[Instructions to follow]:
All of the records below are to be printed exactly; the pictures are to be left out.

[Collected data]
____
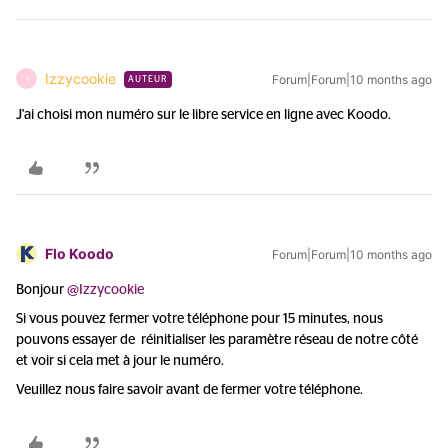
Izzycookie
Forum|Forum|10 months ago
I
AUTEUR
J'ai choisi mon numéro sur le libre service en ligne avec Koodo.
Flo Koodo
Forum|Forum|10 months ago
Bonjour ​
@Izzycookie
Si vous pouvez fermer votre téléphone pour 15 minutes, nous
pouvons essayer de réinitialiser les paramètre réseau de notre côté
et voir si cela met à jour le numéro.
Veuillez nous faire savoir avant de fermer votre téléphone.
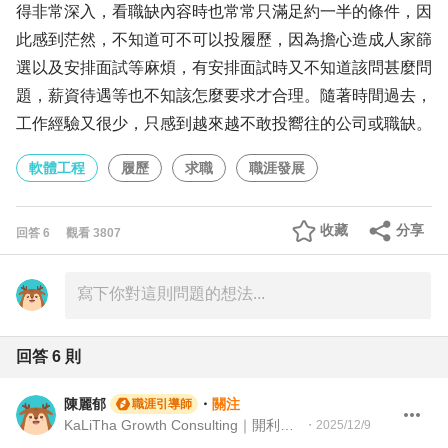
得非常深入，看職缺內容時也常常只滿足約一半的條件，因
此感到茫然，不知道可不可以投履歷，因為擔心造成人家篩
選以及安排面試等麻煩，有安排面試時又不知道該問甚麼問
題，薪資待遇等也不知該怎麼要求才合理。隨著時間過去，
工作經驗又很少，只感到越來越不敢投嚮往的公司或職缺。
軟體工程
履歷
求職
職涯發展
收藏
分享
回答
6
觀看
3807
回答
6
則
陳麗郁
・
關注
職涯引導師
KaLiTha Growth Consulting｜開利他企管 策略人資顧問 (Strategic HR Consultant)
・
2025/12/9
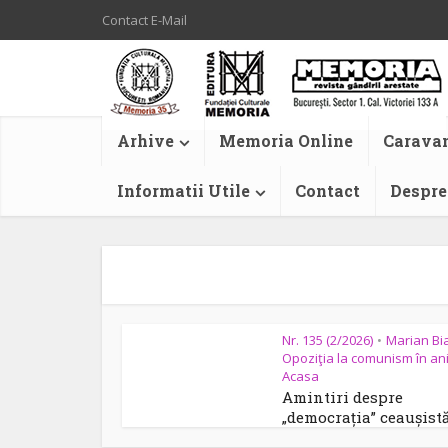
Contact E-Mail
Arhive
Memoria Online
Caravan
Informatii Utile
Contact
Despre
Nr. 135 (2/2026)
Marian Bi
•
Opoziţia la comunism în ani
Acasa
Amintiri despre
„democrația” ceaușist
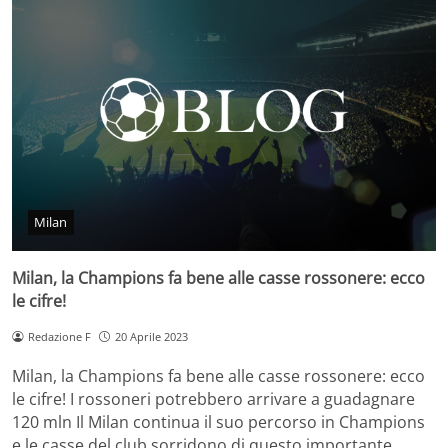
Milan
Milan, la Champions fa bene alle casse rossonere: ecco
le cifre!
Redazione F
20 Aprile 2023
Milan, la Champions fa bene alle casse rossonere: ecco
le cifre! I rossoneri potrebbero arrivare a guadagnare
120 mln Il Milan continua il suo percorso in Champions
e le casse del club sorridono di questo importante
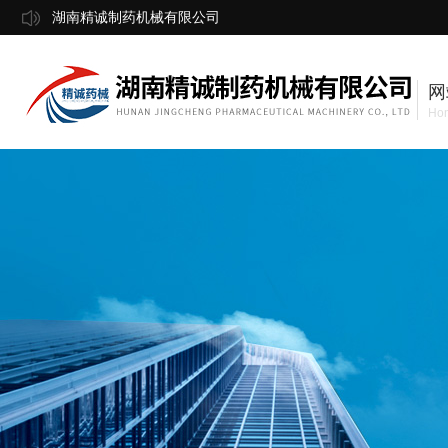
湖南精诚制药机械有限公司
网
Ho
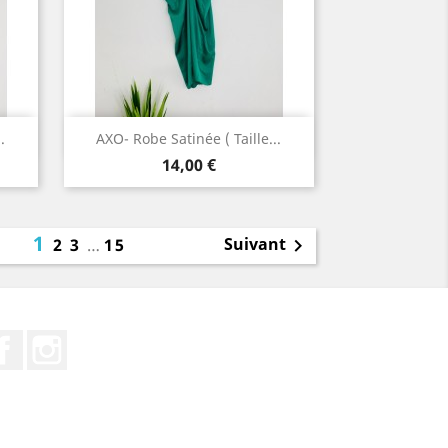
Aperçu rapide

.
AXO- Robe Satinée ( Taille...
Prix
14,00 €
1
Suivant
2
3
…
15

Facebook
Instagram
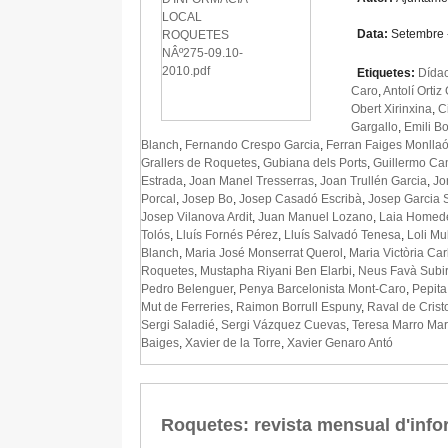
Data:
Setembre 
Etiquetes:
Dídac
Caro
,
Antolí Ortiz
Obert Xirinxina
,
C
Gargallo
,
Emili B
Blanch
,
Fernando Crespo Garcia
,
Ferran Faiges Monlla
Grallers de Roquetes
,
Gubiana dels Ports
,
Guillermo Ca
Estrada
,
Joan Manel Tresserras
,
Joan Trullén Garcia
,
Jo
Porcal
,
Josep Bo
,
Josep Casadó Escribà
,
Josep Garcia 
Josep Vilanova Ardit
,
Juan Manuel Lozano
,
Laia Homed
Tolós
,
Lluís Fornés Pérez
,
Lluís Salvadó Tenesa
,
Loli M
Blanch
,
Maria José Monserrat Querol
,
Maria Victòria Car
Roquetes
,
Mustapha Riyani Ben Elarbi
,
Neus Favà Subir
Pedro Belenguer
,
Penya Barcelonista Mont-Caro
,
Pepita
Mut de Ferreries
,
Raimon Borrull Espuny
,
Raval de Crist
Sergi Saladié
,
Sergi Vázquez Cuevas
,
Teresa Marro Mar
Baiges
,
Xavier de la Torre
,
Xavier Genaro Antó
Roquetes: revista mensual d'info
____
[Result for this task]:
Izzycookie
Forum|Forum|10 months ago
I
AUTEUR
J'ai choisi mon numéro sur le libre service en ligne avec Koodo.
Flo Koodo
Forum|Forum|10 months ago
Bonjour ​
@Izzycookie
Si vous pouvez fermer votre téléphone pour 15 minutes, nous
pouvons essayer de réinitialiser les paramètre réseau de notre côté
et voir si cela met à jour le numéro.
Veuillez nous faire savoir avant de fermer votre téléphone.
得非常深入，看職缺內容時也常常只滿足約一半的條件，因
此感到茫然，不知道可不可以投履歷，因為擔心造成人家篩
選以及安排面試等麻煩，有安排面試時又不知道該問甚麼問
題，薪資待遇等也不知該怎麼要求才合理。隨著時間過去，
工作經驗又很少，只感到越來越不敢投嚮往的公司或職缺。
軟體工程
履歷
求職
職涯發展
收藏
分享
回答
6
觀看
3807
回答
6
則
陳麗郁
・
關注
職涯引導師
KaLiTha Growth Consulting｜開利他企管 策略人資顧問 (Strategic HR Consultant)
・
2025/12/9
Contact E-Mail
Arhive
Memoria Online
Caravan
Informatii Utile
Contact
Despre
Nr. 135 (2/2026)
Marian Bi
•
Opoziţia la comunism în ani
Acasa
Amintiri despre
„democrația” ceaușist
Milan
Milan, la Champions fa bene alle casse rossonere: ecco
le cifre!
Redazione F
20 Aprile 2023
Milan, la Champions fa bene alle casse rossonere: ecco
le cifre! I rossoneri potrebbero arrivare a guadagnare
120 mln Il Milan continua il suo percorso in Champions
e le casse del club sorridono di questo importante
湖南精诚制药机械有限公司
网
Ho
Aperçu rapide

.
AXO- Robe Satinée ( Taille...
Prix
14,00 €
1
Suivant
2
3
…
15

Facebook
Instagram
Data:
Setembre 
Etiquetes:
Dídac
Caro
,
Antolí Ortiz
Obert Xirinxina
,
C
Gargallo
,
Emili B
Blanch
,
Fernando Crespo Garcia
,
Ferran Faiges Monlla
Grallers de Roquetes
,
Gubiana dels Ports
,
Guillermo Ca
Estrada
,
Joan Manel Tresserras
,
Joan Trullén Garcia
,
Jo
Porcal
,
Josep Bo
,
Josep Casadó Escribà
,
Josep Garcia 
Josep Vilanova Ardit
,
Juan Manuel Lozano
,
Laia Homed
Tolós
,
Lluís Fornés Pérez
,
Lluís Salvadó Tenesa
,
Loli M
Blanch
,
Maria José Monserrat Querol
,
Maria Victòria Car
Roquetes
,
Mustapha Riyani Ben Elarbi
,
Neus Favà Subir
Pedro Belenguer
,
Penya Barcelonista Mont-Caro
,
Pepita
Mut de Ferreries
,
Raimon Borrull Espuny
,
Raval de Crist
Sergi Saladié
,
Sergi Vázquez Cuevas
,
Teresa Marro Mar
Baiges
,
Xavier de la Torre
,
Xavier Genaro Antó
Roquetes: revista mensual d'info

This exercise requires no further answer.